Nous retrouvons deux des illustres membres du crew sur Mal Partis, sorti en 1997, réunis avec l’interprète K-reen par le DJ Cut Killer sur ce titre porteur d’espoir. Comment mieux décrire Mal Partis autrement que : plus années 90, tu meurs ? Syntaxe travaillée, propos lourds de sens, messages réfléchis et chœurs féminins, le quatuor rappelle à ceux qui se sentiraient lésés que rien n’est jamais couru d’avance. Mal partis vient marteler que les dés peuvent être jetés plus d’une fois.
En 2014, le DJ Cut Killer offre aux nostalgiques une petite piqûre de rappel en publiant une vidéo live d’une performance de Mal Partis. Pour ceux qui n'avaient pas la chance d’y être, c’est aussi une jolie session de rattrapage.
Blur - The Universal, 1995
Le 7 ème titre de l’album The Great Escape du groupe anglais est passé relativement inaperçu, en comparaison de Song 2 ou de Girls and Boys. Pourtant, pour beaucoup, il s’agit de l’un des meilleurs morceaux de Blur, élément qui marquerait en tout cas le passage à une nouvelle forme de légitimité du groupe. Plus intemporel, plus réflexif et se détachant de l’éternelle comparaison avec Oasis, The Universal compte quelques adeptes.
Dans un clip façon Orange mécanique aseptisé mimant un paradis artificiel et aux contours matelassés, Blur laisse couler son “When the days seem to fall straight through you / Just let them go” (“Quand les jours semblent te traverser / Laisse les simplement faire”). L’écriture du morceau laisse alors entendre une forme de résignation, voire d’abandon, face aux événements de la vie.
Mais certains y voient aussi un clin d'œil au lancement de la loterie britannique, en 1994, d’où la répétition incessante d’”It could be you” (Ca pourrait être toi), “It could really happen” (Ca pourrait vraiment arriver). À l’époque de la controverse de la loterie britannique qui finançait le rachat de biens de Winston Churchill MP, le groupe dénonçait alors un bonheur factice fait de billets de banque maintenus à portée de bras des pauvres mortels, baignés dans l’illusion de pouvoir un jour toucher le jackpot.
Boris (Philippe Dhondt) - Boris Fait Un Disque, 1997
Sympathique animateur de la radio locale Radio Galaxie, le Roubaisien Philippe Dhondt y met régulièrement en scène son alter-ego : Boris. Boris était un personnage de fiction auquel il fait vivre des aventures extraordinaires sur fond de musique trance. “Truc de drogués”, “underground”, l’animateur ne manque pas d’humour lorsqu’il évoque les débuts de ce qui deviendra une success story à la française.

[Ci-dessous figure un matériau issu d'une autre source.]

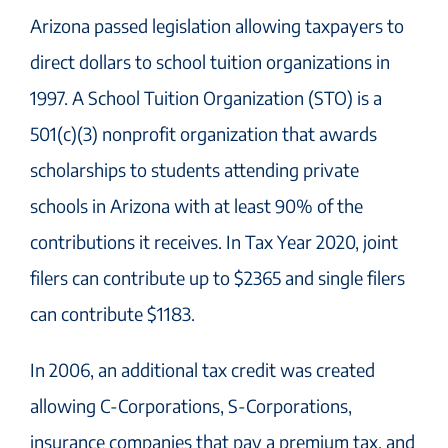
Arizona passed legislation allowing taxpayers to
direct dollars to school tuition organizations in
1997. A School Tuition Organization (STO) is a
501(c)(3) nonprofit organization that awards
scholarships to students attending private
schools in Arizona with at least 90% of the
contributions it receives. In Tax Year 2020, joint
filers can contribute up to $2365 and single filers
can contribute $1183.
In 2006, an additional tax credit was created
allowing C-Corporations, S-Corporations,
insurance companies that pay a premium tax, and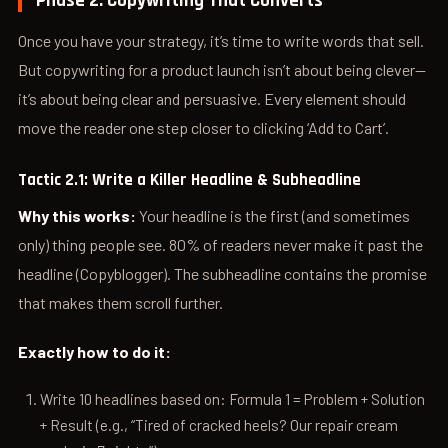
Phase 2: Copywriting That Converts
Once you have your strategy, it’s time to write words that sell.
But copywriting for a product launch isn’t about being clever—
it’s about being clear and persuasive. Every element should
move the reader one step closer to clicking ‘Add to Cart’.
Tactic 2.1: Write a Killer Headline & Subheadline
Why this works:
Your headline is the first (and sometimes
only) thing people see. 80% of readers never make it past the
headline (Copyblogger). The subheadline contains the promise
that makes them scroll further.
Exactly how to do it:
Write 10 headlines based on: Formula 1 = Problem + Solution
+ Result (e.g., “Tired of cracked heels? Our repair cream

En 1995, Boris se matérialise et devient un album sur lequel figure le titre phare Soirée Disco. Plaisir d’initiés d’abord, puis de notoriété publique quelques temps après, l’album finit par se répandre dans les boîtes de nuit underground jusqu’aux plateaux télés mainstream (Arthur en fit le générique de son émission La fureur du samedi soir).

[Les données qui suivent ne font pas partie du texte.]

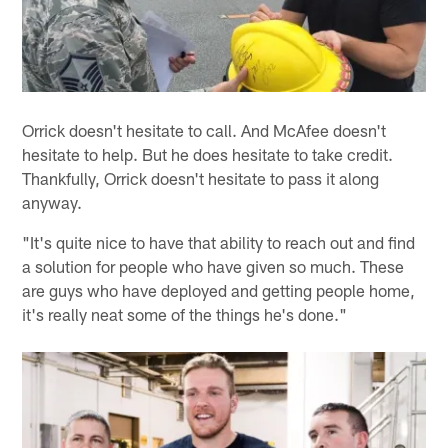
Orrick doesn't hesitate to call. And McAfee doesn't
hesitate to help. But he does hesitate to take credit.
Thankfully, Orrick doesn't hesitate to pass it along
anyway.
"It's quite nice to have that ability to reach out and find
a solution for people who have given so much. These
are guys who have deployed and getting people home,
it's really neat some of the things he's done."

“Avec Boris je suis passé du statut « d’émission de radio de drogués » à celui de « Carlos de la techno ». Le Boris underground de Galaxie n’existait plus, il était devenu le beauf sympathique” analysera non sans second degré l’auteur du titre au magazine Gonzai, chroniqueur du Nord de la France devenu icône des soirées underground des nineties.
Aujourd’hui, Philippe Dhondt a disparu des boules disco pour redevenir ce qu’il a toujours aimé être : une voix. Les droits d’auteur de Soirée disco lui garantissant toujours un confortable bonus annuel, il est retourné vivre dans le Lot-et-Garonne où il confie à Purebreak être toujours très pris par diverses apparitions : “Ça peut être un Zénith ou une discothèque au fin fond de la campagne devant 200 personnes (...) J'arrêterai le jour où on ne voudra plus de moi. Tout simplement. Mais tant que je ne suis pas ridicule, je continue”.